Das Kind wuchs zu einem Manne heran und begann im Sumpf zu leben. Er erbaute sich ein Haus und lebte glücklich. Wenn er nur einen Tag arbeitete, so schaffte er für zehn Tage. Seine Stute bekam jedes Jahr zwei Fohlen, seine Sau warf zweimal im Jahr je zwölf Ferkel. In zwanzig Jahren war er ein reicher Mann geworden und Vater von zwölf Kindern. Alle zwölf wuchsen heran und waren fleißige Arbeiter.

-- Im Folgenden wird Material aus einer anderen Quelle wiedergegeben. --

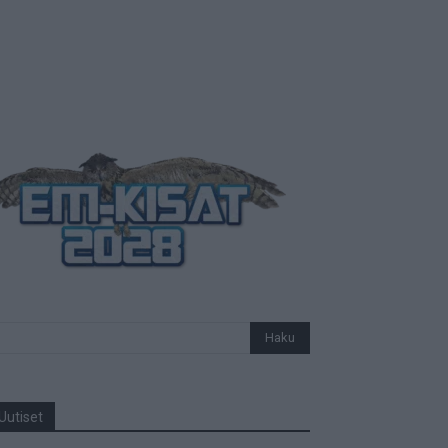
Uutiset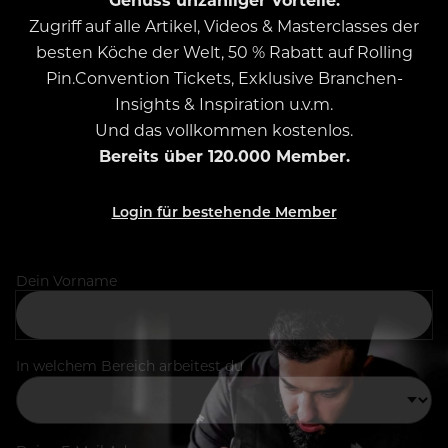
Zugriff auf alle Artikel, Videos & Masterclasses der
besten Köche der Welt, 50 % Rabatt auf Rolling
Pin.Convention Tickets, Exklusive Branchen-
Insights & Inspiration u.v.m.
Und das vollkommen kostenlos.
Bereits über 120.000 Member.
Login für bestehende Member
Dein Vorname
In welchem Bereich arbeitest du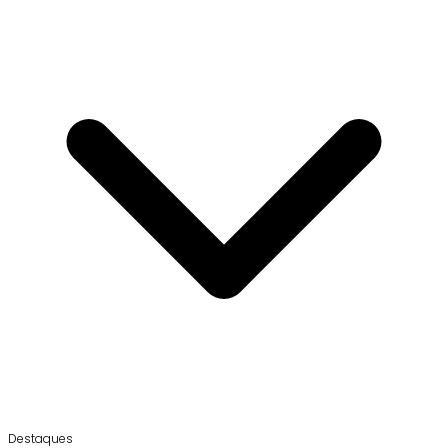
Destaques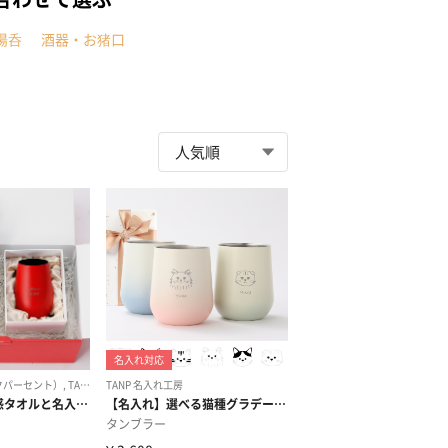
湯呑
酒器・お猪口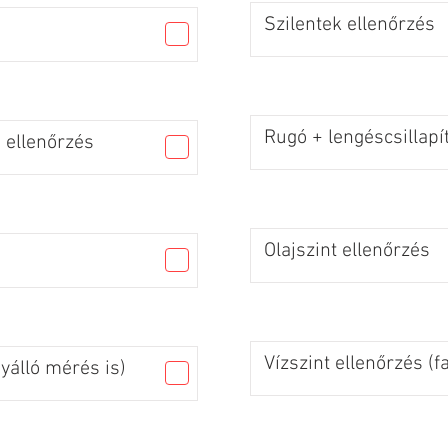
Szilentek ellenőrzés
Rugó + lengéscsillapí
 ellenőrzés
Olajszint ellenőrzés
Vízszint ellenőrzés (f
gyálló mérés is)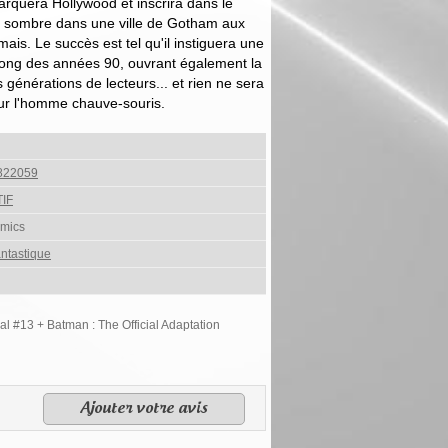
rquera Hollywood et inscrira dans le
ier sombre dans une ville de Gotham aux
ais. Le succès est tel qu'il instiguera une
 long des années 90, ouvrant également la
 générations de lecteurs... et rien ne sera
ur l'homme chauve-souris.
822059
IF
mics
ntastique
 #13 + Batman : The Official Adaptation
Ajouter votre avis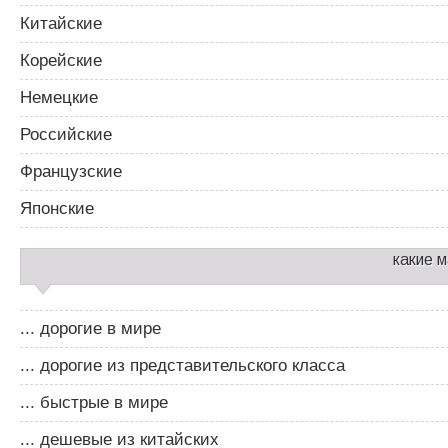
Китайские
Корейские
Немецкие
Российские
Французские
Японские
какие 
... дорогие в мире
... дорогие из представительского класса
... быстрые в мире
... дешевые из китайских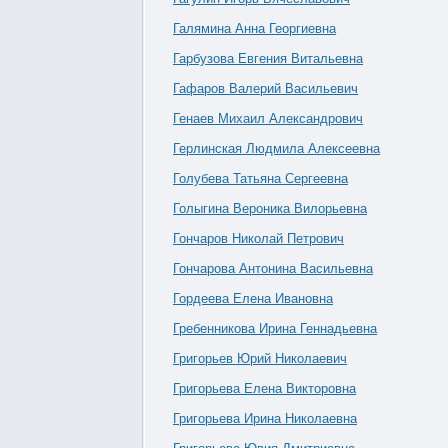
Галямина Анна Георгиевна
Гарбузова Евгения Витальевна
Гафаров Валерий Васильевич
Генаев Михаил Александрович
Герлинская Людмила Алексеевна
Голубева Татьяна Сергеевна
Голыгина Вероника Вилорьевна
Гончаров Николай Петрович
Гончарова Антонина Васильевна
Гордеева Елена Ивановна
Гребенникова Ирина Геннадьевна
Григорьев Юрий Николаевич
Григорьева Елена Викторовна
Григорьева Ирина Николаевна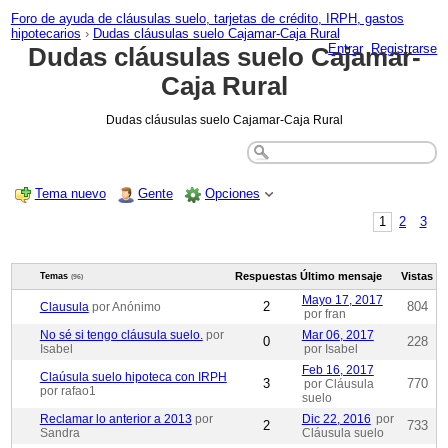
Foro de ayuda de cláusulas suelo, tarjetas de crédito, IRPH, gastos
hipotecarios
›
Dudas cláusulas suelo Cajamar-Caja Rural
Entrar
Registrarse
Dudas cláusulas suelo Cajamar-
Caja Rural
Dudas cláusulas suelo Cajamar-Caja Rural
Tema nuevo
Gente
Opciones
1
2
3
Respuestas
Último mensaje
Vistas
Temas
(96)
Mayo 17, 2017
2
804
Clausula
por Anónimo
por fran
No sé si tengo cláusula suelo.
por
Mar 06, 2017
0
228
Isabel
por Isabel
Feb 16, 2017
Claúsula suelo hipoteca con IRPH
3
770
por Cláusula
por rafao1
suelo
Reclamar lo anterior a 2013
por
Dic 22, 2016
por
2
733
Sandra
Cláusula suelo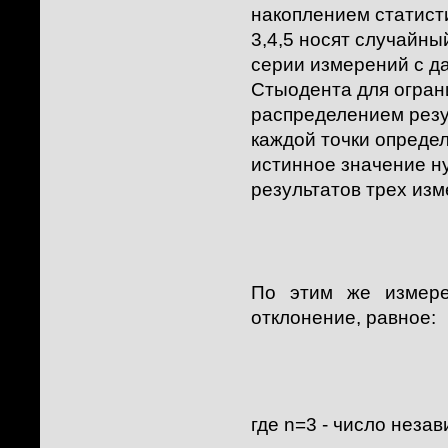
накоплением статист
3,4,5 носят случайн
серии измерений с д
Стыодента для огран
распределением резу
каждой точки опреде
истинное значение н
результатов трех изм
По этим же измере
отклонение, равное:
где n=3 - число нез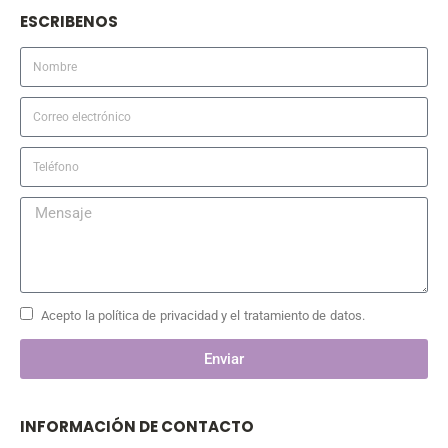
ESCRIBENOS
Acepto la política de privacidad y el tratamiento de datos.
Enviar
INFORMACIÓN DE CONTACTO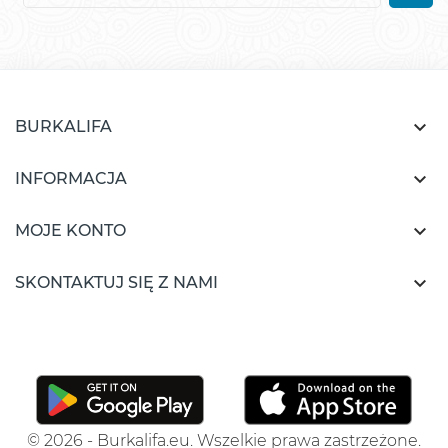

BURKALIFA

INFORMACJA

MOJE KONTO

SKONTAKTUJ SIĘ Z NAMI
© 2026 - Burkalifa.eu. Wszelkie prawa zastrzeżone.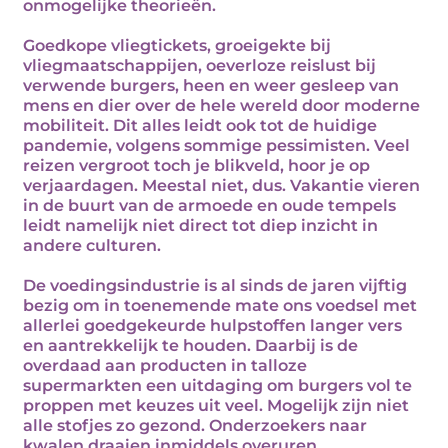
onmogelijke theorieën.
Goedkope vliegtickets, groeigekte bij
vliegmaatschappijen, oeverloze reislust bij
verwende burgers, heen en weer gesleep van
mens en dier over de hele wereld door moderne
mobiliteit. Dit alles leidt ook tot de huidige
pandemie, volgens sommige pessimisten. Veel
reizen vergroot toch je blikveld, hoor je op
verjaardagen. Meestal niet, dus. Vakantie vieren
in de buurt van de armoede en oude tempels
leidt namelijk niet direct tot diep inzicht in
andere culturen.
De voedingsindustrie is al sinds de jaren vijftig
bezig om in toenemende mate ons voedsel met
allerlei goedgekeurde hulpstoffen langer vers
en aantrekkelijk te houden. Daarbij is de
overdaad aan producten in talloze
supermarkten een uitdaging om burgers vol te
proppen met keuzes uit veel. Mogelijk zijn niet
alle stofjes zo gezond. Onderzoekers naar
kwalen draaien inmiddels overuren.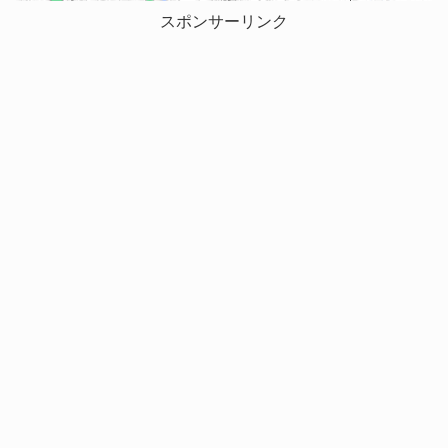
スポンサーリンク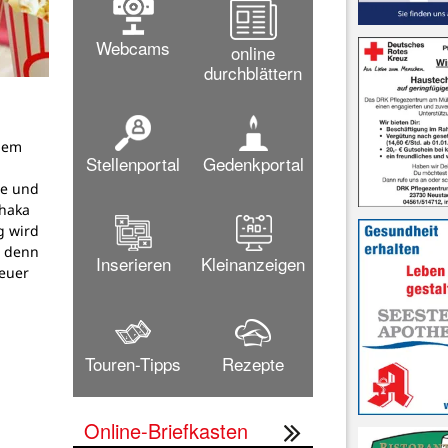
Webcams
online
durchblättern
dem
Stellenportal
Gedenkportal
g
pe und
thaka
g wird
, denn
Inserieren
Kleinanzeigen
teuer
Touren-Tipps
Rezepte
Online-Briefkasten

Eines Tages beschlossen Gott und der Teufel nach dem Manne, der im Sumpf leben sollte, zu sehen. Der Teufel begann sich zu wundern: "Wieso kann er auf meinem Gut so reich geworden sein?" Darauf sagte Gott: "Aber Gevatter, wir selbst haben ja sein Lebensschicksal (sein Glück) bestimmt!" Der Teufel meinte: "Er war ja damals so klein, wieso hätte er denn verstehen können, was wir gesprochen haben?" "Die Laime selbst wird es ihm gesagt haben!" "Sind wir es nicht selbst?" Wunderte sich der Teufel. Da befahl Gott dem Teufel, Wasser zu schöpfen und seine Augen zu waschen, dann werde er schon die Laime zu sehen bekommen. Der Teufel schöpft Wasser, benetzt seine Augen und erblickt Hörner an seiner Stirn. Da sprich Gott zu ihm: "Eile nun zurück in deine Sümpfe und lass dich nicht mehr auf den Höfen der Menschen sehen. Ich werde mich allein um den Mann kümmern, der im Sumpf lebt und dort sein Brot isst!"

Der Teufel wundert sich: "Wieso, Gevatter, wollen wir nicht mehr zusammen gehen?"

Darauf antwortet Gott: "Geh du nur in deine Sümpfe, ich werde in meinem Himmel und auf meiner Erde leben!"